> Work task:
Could you filter the records below down to the lines that include the word "Brut"?

Information provided below:

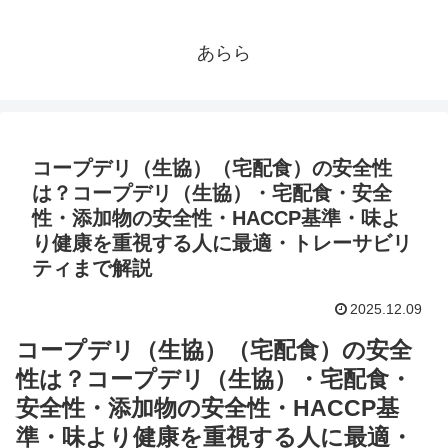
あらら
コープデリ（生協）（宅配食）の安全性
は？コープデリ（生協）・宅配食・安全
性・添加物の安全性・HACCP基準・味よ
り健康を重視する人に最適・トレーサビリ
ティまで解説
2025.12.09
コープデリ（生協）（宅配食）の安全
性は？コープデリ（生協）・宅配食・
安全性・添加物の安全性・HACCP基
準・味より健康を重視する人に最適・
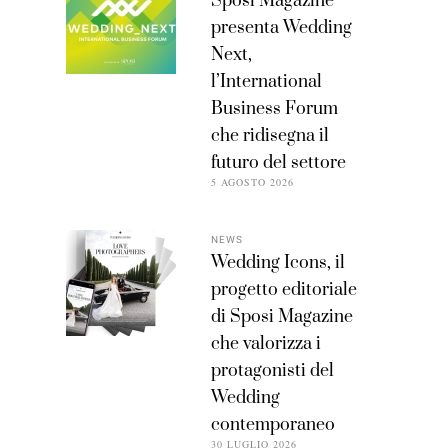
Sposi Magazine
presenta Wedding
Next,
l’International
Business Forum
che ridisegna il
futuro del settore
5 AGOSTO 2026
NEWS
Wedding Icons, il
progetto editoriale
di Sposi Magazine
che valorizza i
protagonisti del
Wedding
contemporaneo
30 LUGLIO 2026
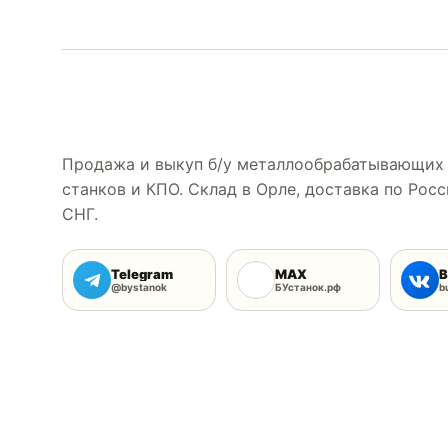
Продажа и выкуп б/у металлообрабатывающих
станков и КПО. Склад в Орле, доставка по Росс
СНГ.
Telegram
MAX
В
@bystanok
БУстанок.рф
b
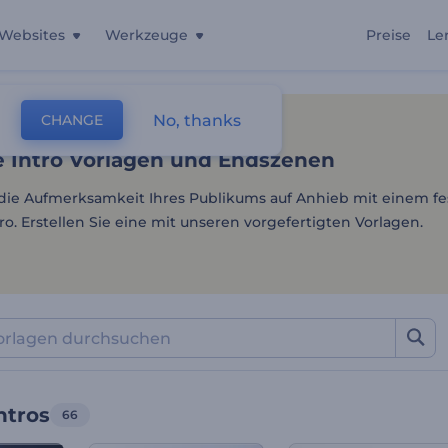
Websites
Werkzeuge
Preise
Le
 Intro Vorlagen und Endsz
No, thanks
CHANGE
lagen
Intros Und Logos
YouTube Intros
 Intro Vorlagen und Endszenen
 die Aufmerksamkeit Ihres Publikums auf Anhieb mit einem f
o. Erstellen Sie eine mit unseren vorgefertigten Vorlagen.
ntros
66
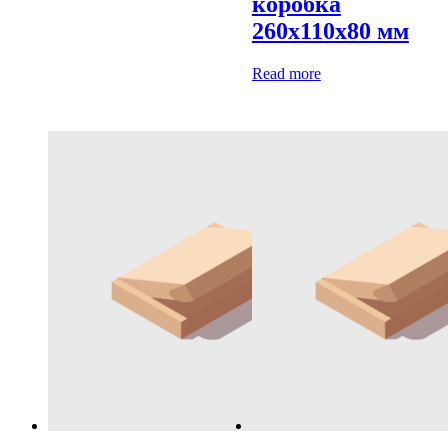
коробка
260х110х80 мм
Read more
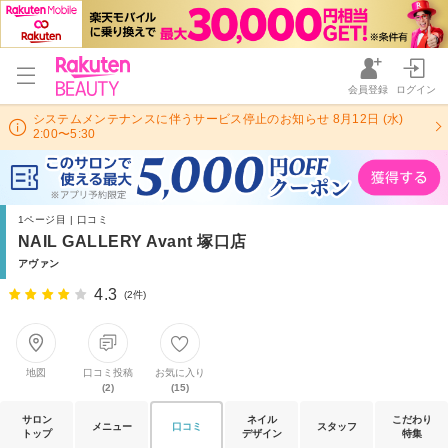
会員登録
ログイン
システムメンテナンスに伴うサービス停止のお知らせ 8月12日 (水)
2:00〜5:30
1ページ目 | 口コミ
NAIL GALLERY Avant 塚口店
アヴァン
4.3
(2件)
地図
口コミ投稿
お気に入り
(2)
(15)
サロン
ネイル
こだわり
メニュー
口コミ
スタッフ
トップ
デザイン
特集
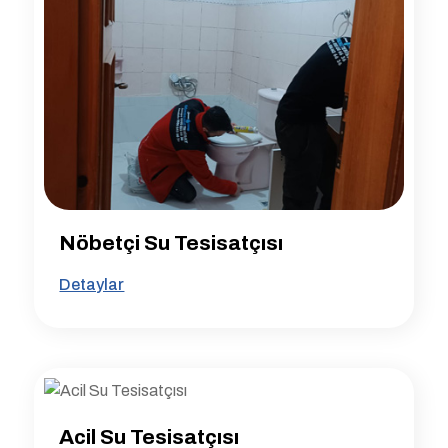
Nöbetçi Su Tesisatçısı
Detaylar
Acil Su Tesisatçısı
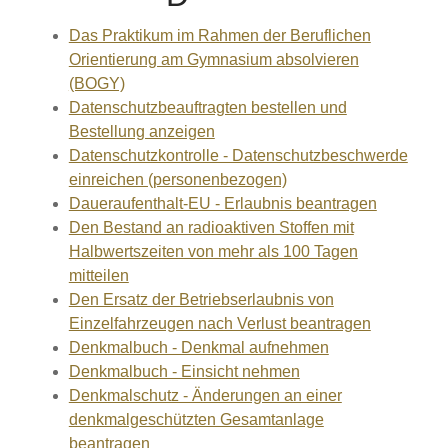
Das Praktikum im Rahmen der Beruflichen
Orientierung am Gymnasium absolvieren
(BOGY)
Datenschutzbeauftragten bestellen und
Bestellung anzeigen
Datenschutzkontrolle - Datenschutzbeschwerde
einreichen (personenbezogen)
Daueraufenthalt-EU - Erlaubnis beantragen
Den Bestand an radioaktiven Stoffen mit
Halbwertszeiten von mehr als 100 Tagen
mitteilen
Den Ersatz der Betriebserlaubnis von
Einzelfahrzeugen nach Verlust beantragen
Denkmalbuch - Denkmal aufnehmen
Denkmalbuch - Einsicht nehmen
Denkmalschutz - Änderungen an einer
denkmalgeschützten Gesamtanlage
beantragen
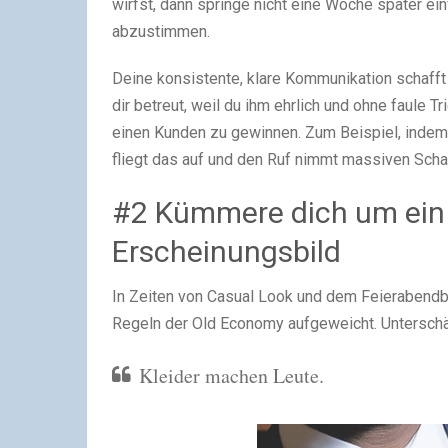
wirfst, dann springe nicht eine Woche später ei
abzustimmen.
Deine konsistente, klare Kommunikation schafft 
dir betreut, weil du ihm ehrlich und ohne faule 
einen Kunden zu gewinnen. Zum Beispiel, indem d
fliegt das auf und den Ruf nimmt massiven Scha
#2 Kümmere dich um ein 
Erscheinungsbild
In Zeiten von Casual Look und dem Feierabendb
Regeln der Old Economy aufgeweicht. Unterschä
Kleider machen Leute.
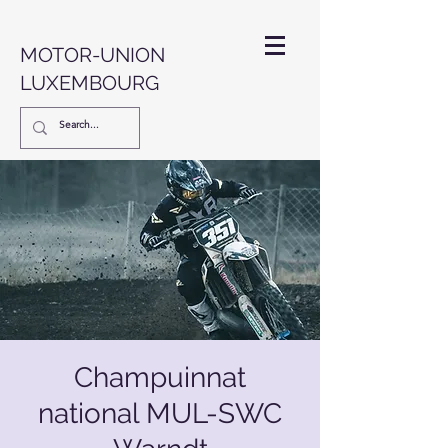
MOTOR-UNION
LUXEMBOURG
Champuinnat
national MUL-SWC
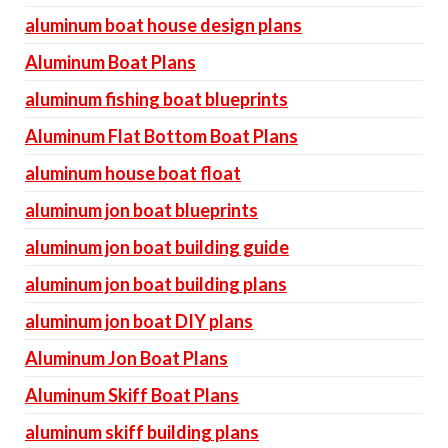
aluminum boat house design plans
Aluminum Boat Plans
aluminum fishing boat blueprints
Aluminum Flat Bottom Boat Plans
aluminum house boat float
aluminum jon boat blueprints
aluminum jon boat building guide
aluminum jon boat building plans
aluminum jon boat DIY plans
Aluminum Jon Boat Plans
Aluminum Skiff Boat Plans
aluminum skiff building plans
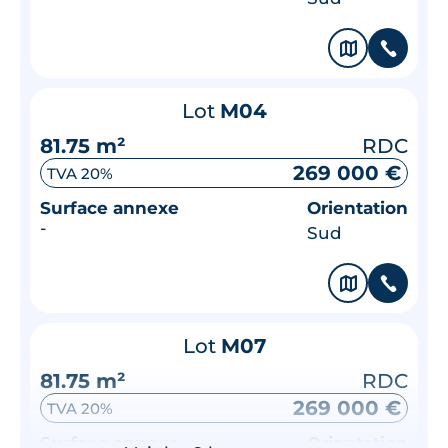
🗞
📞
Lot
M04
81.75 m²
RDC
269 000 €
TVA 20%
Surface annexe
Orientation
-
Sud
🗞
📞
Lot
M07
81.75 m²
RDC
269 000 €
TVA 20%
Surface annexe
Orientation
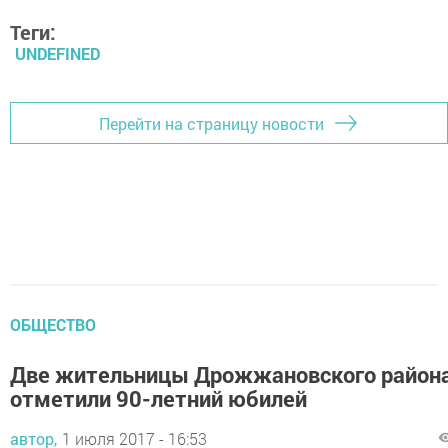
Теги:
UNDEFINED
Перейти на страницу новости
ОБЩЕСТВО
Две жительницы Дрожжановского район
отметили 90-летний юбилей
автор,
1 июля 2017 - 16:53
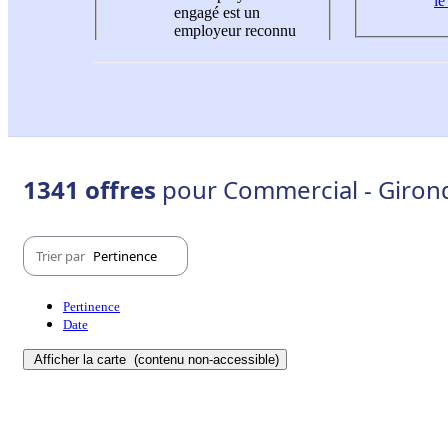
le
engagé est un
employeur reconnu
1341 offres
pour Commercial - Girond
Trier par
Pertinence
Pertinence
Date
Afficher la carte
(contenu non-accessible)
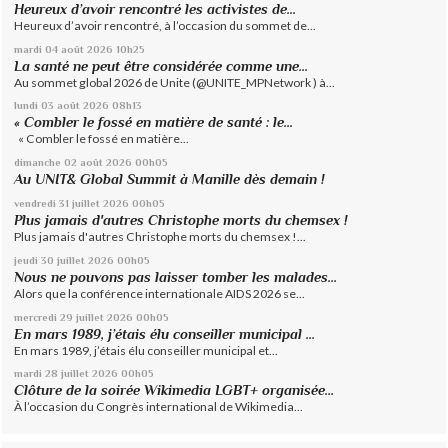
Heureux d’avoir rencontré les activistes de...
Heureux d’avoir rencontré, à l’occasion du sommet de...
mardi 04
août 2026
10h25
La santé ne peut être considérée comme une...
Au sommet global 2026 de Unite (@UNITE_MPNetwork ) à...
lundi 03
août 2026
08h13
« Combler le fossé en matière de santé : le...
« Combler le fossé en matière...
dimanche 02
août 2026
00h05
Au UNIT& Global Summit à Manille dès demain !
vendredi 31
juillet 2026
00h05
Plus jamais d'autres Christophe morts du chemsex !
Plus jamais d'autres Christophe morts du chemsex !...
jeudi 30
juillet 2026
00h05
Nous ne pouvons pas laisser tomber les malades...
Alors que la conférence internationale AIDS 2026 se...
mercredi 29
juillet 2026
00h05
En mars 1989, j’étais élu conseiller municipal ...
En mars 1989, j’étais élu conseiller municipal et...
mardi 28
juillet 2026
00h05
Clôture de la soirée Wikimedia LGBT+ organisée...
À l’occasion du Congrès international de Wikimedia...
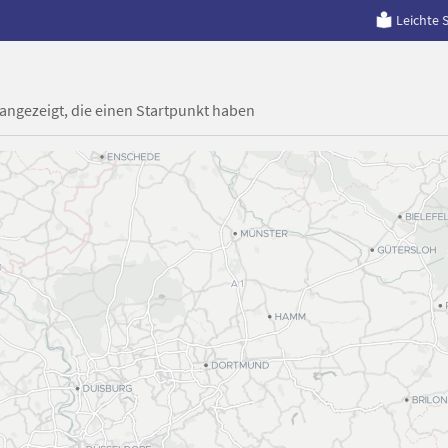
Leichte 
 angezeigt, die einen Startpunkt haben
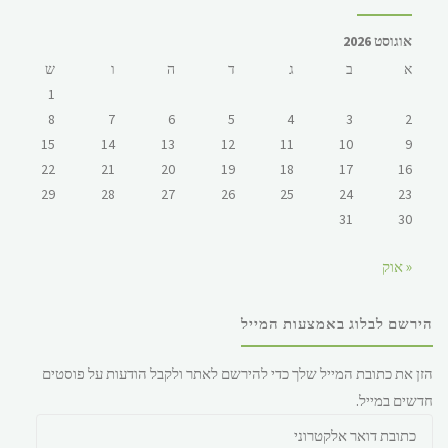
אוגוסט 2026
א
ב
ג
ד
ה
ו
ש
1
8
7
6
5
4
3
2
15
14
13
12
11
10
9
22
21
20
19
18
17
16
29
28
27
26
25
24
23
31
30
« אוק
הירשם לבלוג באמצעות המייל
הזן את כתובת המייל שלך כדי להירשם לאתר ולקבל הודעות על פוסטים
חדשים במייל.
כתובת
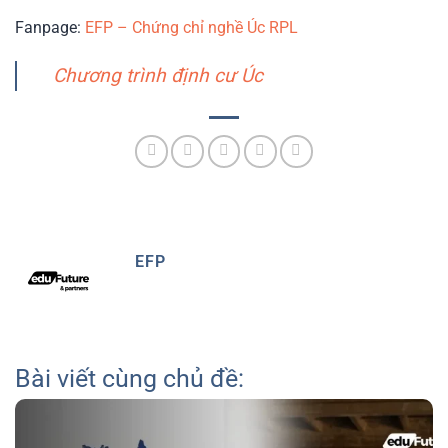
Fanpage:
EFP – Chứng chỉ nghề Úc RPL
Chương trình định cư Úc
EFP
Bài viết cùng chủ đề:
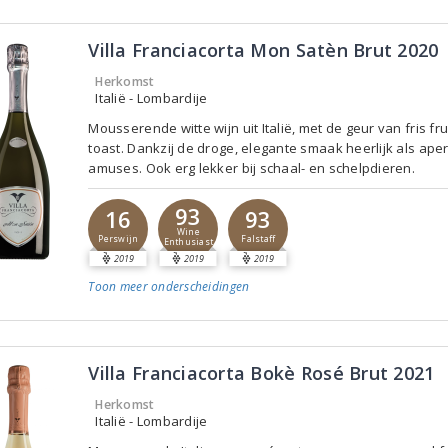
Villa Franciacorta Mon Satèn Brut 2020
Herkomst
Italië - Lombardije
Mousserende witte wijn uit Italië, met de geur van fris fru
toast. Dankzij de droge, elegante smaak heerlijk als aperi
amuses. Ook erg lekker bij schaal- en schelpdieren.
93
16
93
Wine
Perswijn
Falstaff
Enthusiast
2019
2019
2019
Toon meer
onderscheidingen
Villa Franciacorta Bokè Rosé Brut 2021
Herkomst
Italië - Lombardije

End of Information provided.

> Written answer:
Villa Franciacorta Mon Satèn Brut 2020
Villa Franciacorta Bokè Rosé Brut 2021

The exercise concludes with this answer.